Let the points be centered so that the maximal distance from the origin is as small as possible. The below scatterplot shows the distance from the origin for vertices of each polyhedron, from 8 to 24 vertices.

Distance from origin for vertices scatterplot

Mathematica 10.1 managed to exactly solve 6-BLP, 7-BLP, 8-BLP, 9-BLP, and 16-BLP. It found numerically exact solutions for 10-BLP and 11-BLP, and made good progress for up to 24 points.

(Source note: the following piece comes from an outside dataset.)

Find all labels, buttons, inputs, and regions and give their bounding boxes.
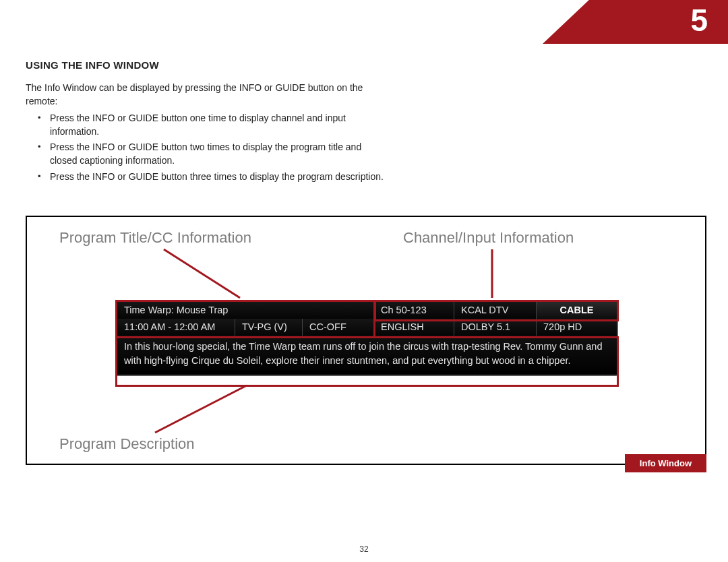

That gives solutions for seven previously unsolved problems in combinatorial geometry, all by repeating Volume[ConvexHullMesh[points]]. What new features have you had success with?

References

[1] B. Kind and P. Kleinschmidt, “On the Maximal Volume of Convex Bodies with Few Vertices,” Journal of Combinatorial Theory, Series A, 21(1) 1976 pp. 124-128.
doi:10.1016/0097-3165(76)90056-X

[2] A. Klein and M. Wessler, “The Largest Small n-dimensional Polytope with n+3 Vertices,” Journal of Combinatorial Theory, Series A, 102(2), 2003 pp. 401-409.
doi:10.1016/S0097-3165(03)00054-2

[3] A. Klein and M. Wessler, “A Correction to ‘The Largest Small n-dimensional Polytope with n+3 Vertices,'” Journal of Combinatorial Theory, Series A, 112(1), 2005 pp. 173-174.